United States District Court, E.D. California

September 4, 2014

TONY PHELPS, Sr. Plaintiffs,


BARBARA A. McAULIFFE, Magistrate Judge.

Plaintiff Tony Phelps, Sr. ("Plaintiff") is proceeding pro se and in forma pauperis in this civil rights action pursuant to 42 U.S.C. § 1983. After dismissal of his initial complaint and his first amended complaint alleging excessive force and deliberate indifference to medical needs pursuant to 28 U.S.C. § 1915(a), Plaintiff filed a Second Amended Complaint ("SAC") on August 25, 2014, which is currently before the Court for screening. (Doc. 14).

Screening Requirement

The Court is required to screen complaints brought by persons proceeding in pro per. 28 U.S.C. § 1915A(a). Plaintiff's Complaint, or any portion thereof, is subject to dismissal if it is frivolous or malicious, if it fails to state a claim upon which relief may be granted, or if it seeks monetary relief from a defendant who is immune from such relief. 28 U.S.C. § 1915A(b)(1), (2); 28 U.S.C. § 1915(e)(2)(B)(ii).

A complaint must contain "a short and plain statement of the claim showing that the pleader is entitled to relief...." Fed.R.Civ.P. 8(a)(2). Detailed factual allegations are not required, but "[t]hreadbare recitals of the elements of a cause of action, supported by mere conclusory statements, do not suffice." Ashcroft v. Iqbal, 556 U.S. 662, 678, 129 S.Ct. 1937, 1949 (2009) (citing Bell Atlantic Corp. v. Twombly, 550 U.S. 544, 555, 127 S.Ct. 1955, 1964-65 (2007)). While a plaintiff's allegations are taken as true, courts "are not required to indulge unwarranted inferences." Doe I v. Wal-Mart Stores, Inc., 572 F.3d 677, 681 (9th Cir. 2009) (internal quotation marks and citation omitted.
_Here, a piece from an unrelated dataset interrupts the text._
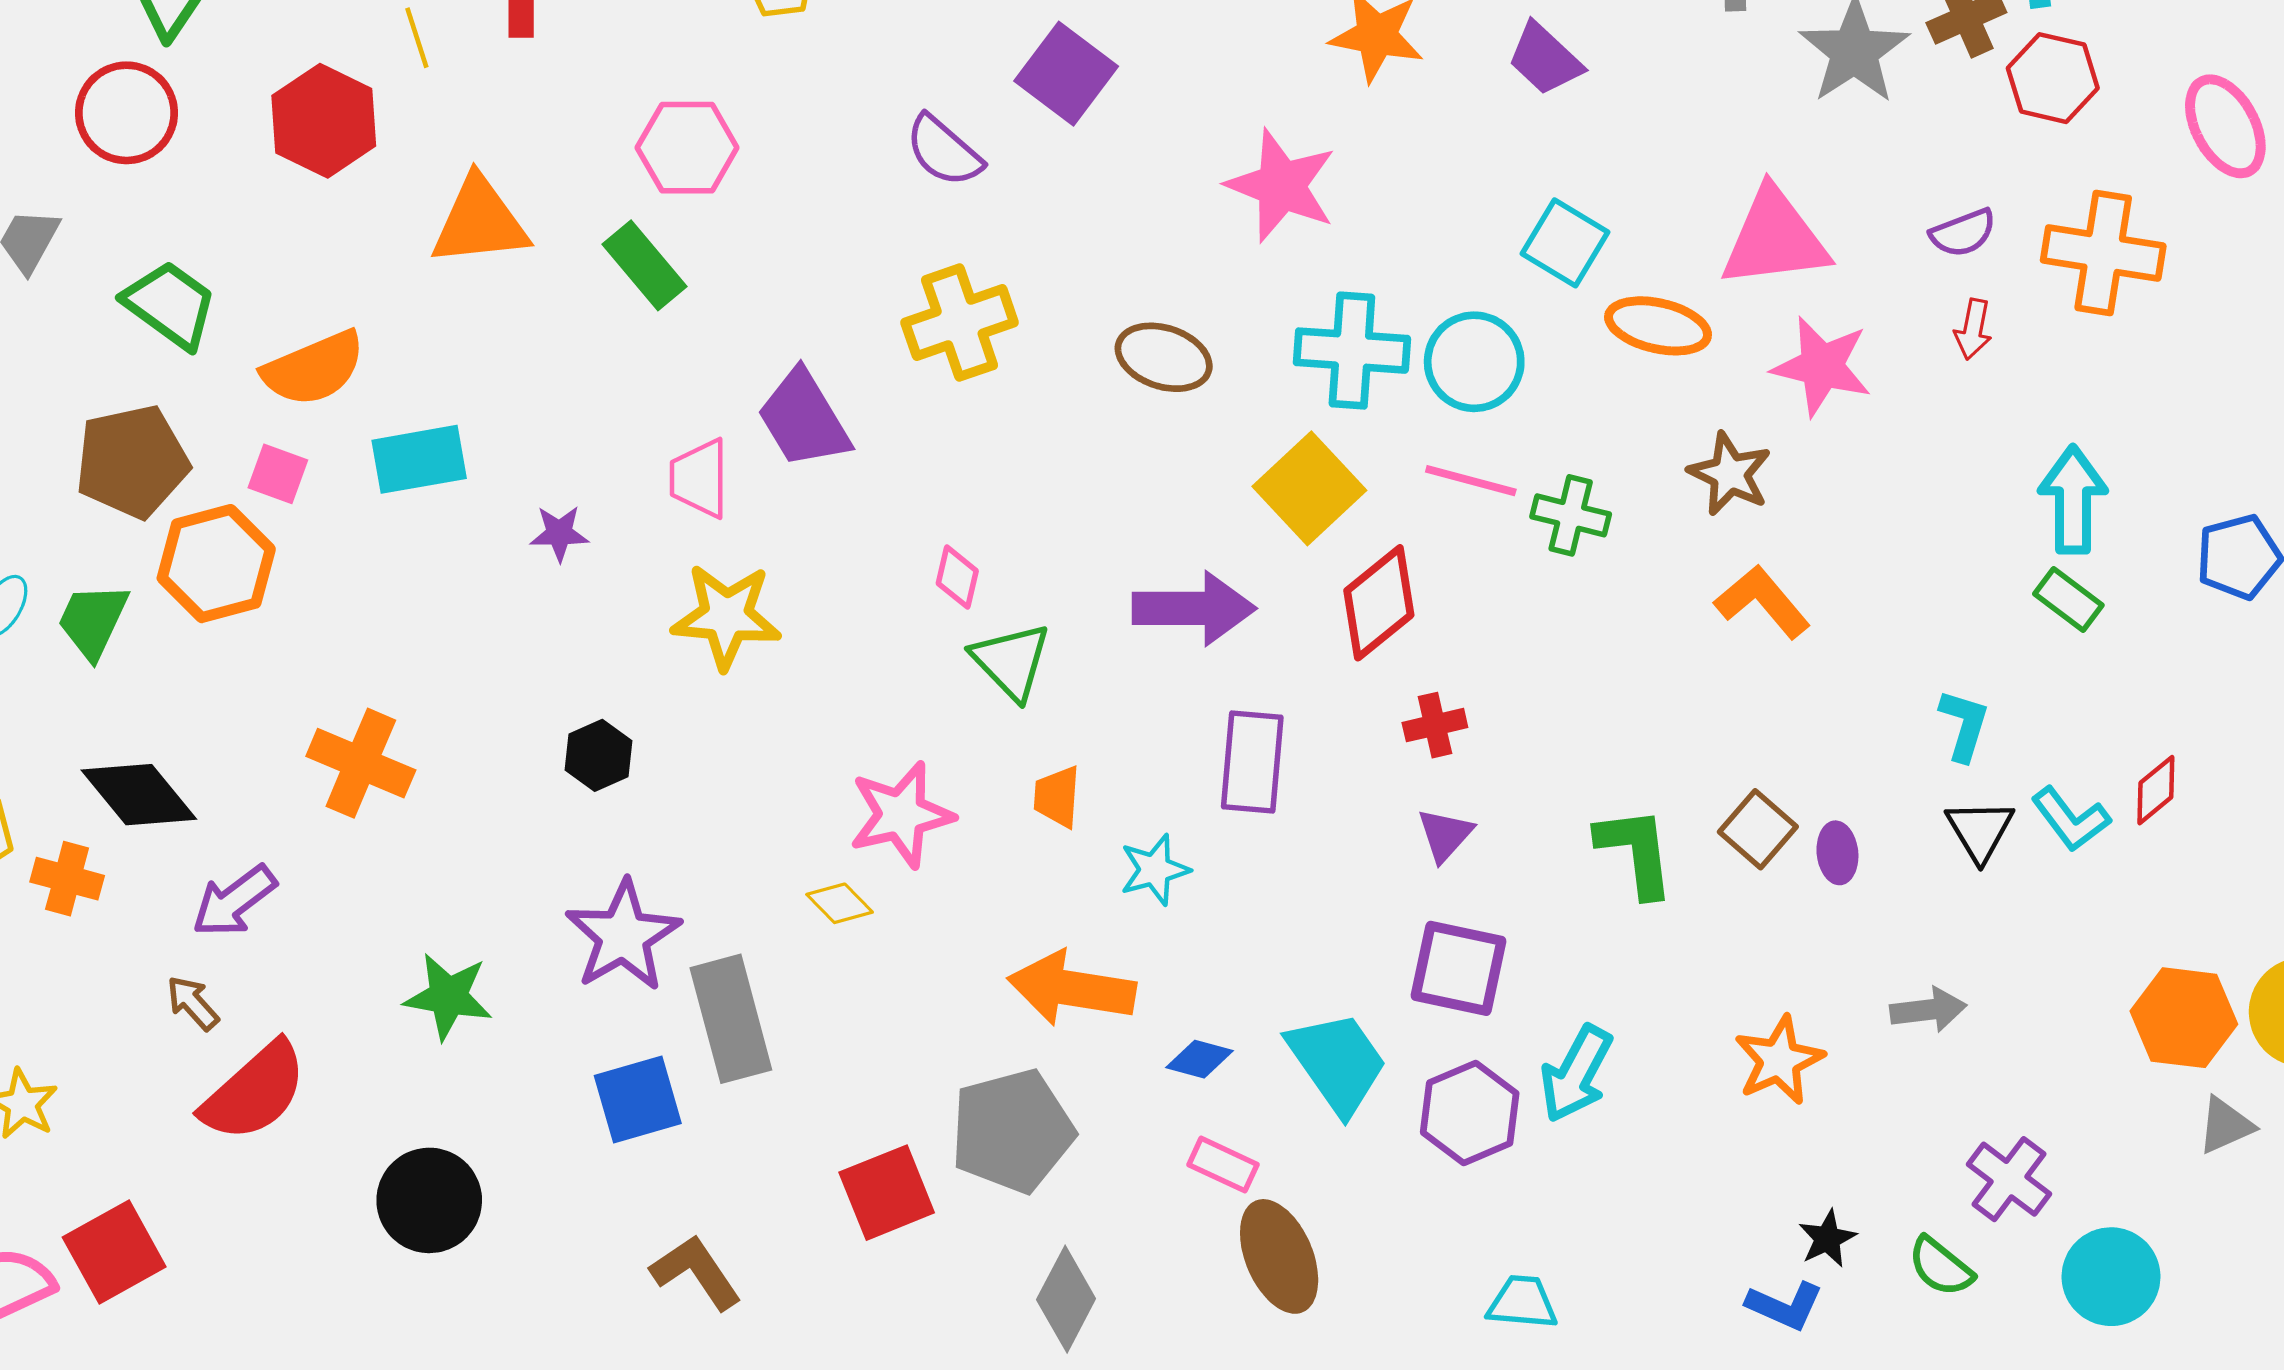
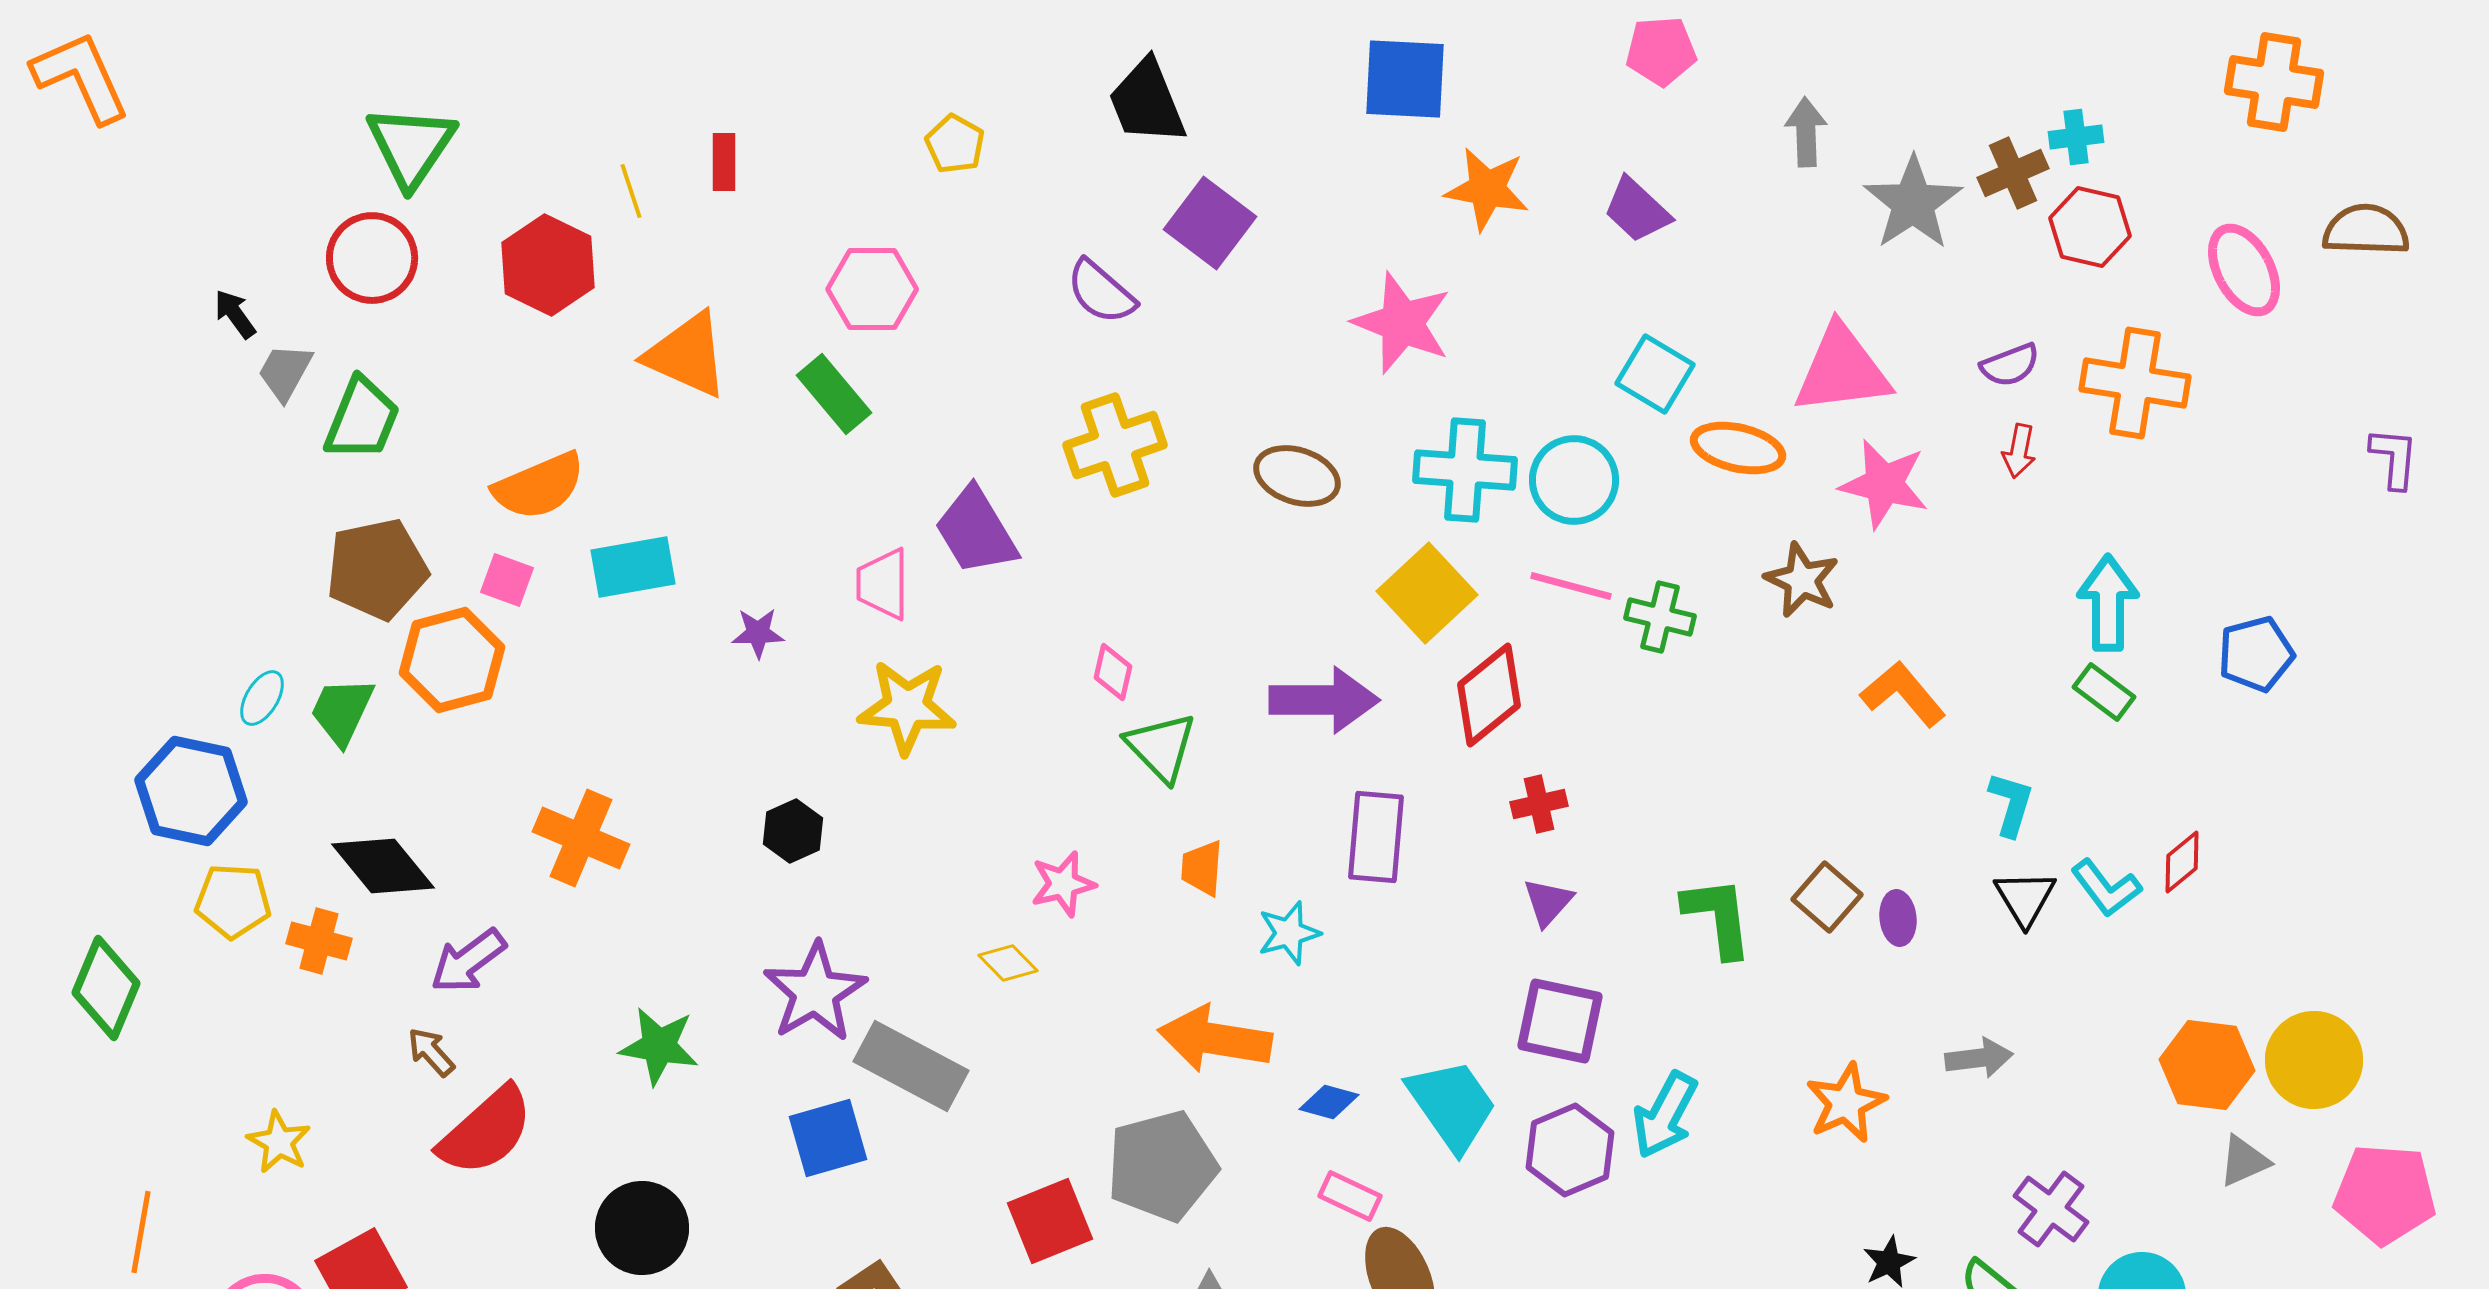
orange triangle: (480, 222) -> (687, 355), turned 30
green trapezoid: (170, 305) -> (362, 419), moved, turned 76
orange L-shape: (1762, 602) -> (1903, 694), moved
pink star: (901, 815) -> (1063, 884), size x0.7
gray rectangle: (731, 1019) -> (911, 1066), turned -47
While persons proceeding in pro se actions are still entitled to have their pleadings liberally construed and to have any doubt resolved in their favor, the pleading standard is now higher, Hebbe v. Pliler, 627 F.3d 338, 342 (9th Cir. 2010) (citations omitted), and to survive screening, Plaintiff's claims must be facially plausible, which requires sufficient factual detail to allow the Court to reasonably infer that each named defendant is liable for the misconduct alleged, Iqbal, 556 U.S. at 678, 129 S.Ct. at 1949 (quotation marks omitted); Moss v. United States Secret Service, 572 F.3d 962, 969 (9th Cir. 2009). The sheer possibility that a defendant acted unlawfully is not sufficient, and mere consistency with liability falls short of satisfying the plausibility standard. Iqbal, 556 U.S. at 678, 129 S.Ct. at 1949 (quotation marks omitted); Moss, 572 F.3d at 969.

Plaintiff's Allegations

Plaintiff is currently incarcerated in the Fresno County Jail. In his SAC, Plaintiff alleges as follows: Plaintiff alleges he was arrested on January 6, 2014 for assault with a deadly weapon in an alleyway located at 1464 West Fresno Street at approximately 3:30 p.m. During his arrest, he came in contact with two police officers, John Doe SG-One (arresting officer) and John Doe SG-Two (transporting officer). Plaintiff alleges that John Doe SG-One acted in an "unprofessional manner, the medical mistreatment conduct took place in the alleyway." (Doc. 16. P. 3.) Plaintiff does not explain the conduct further.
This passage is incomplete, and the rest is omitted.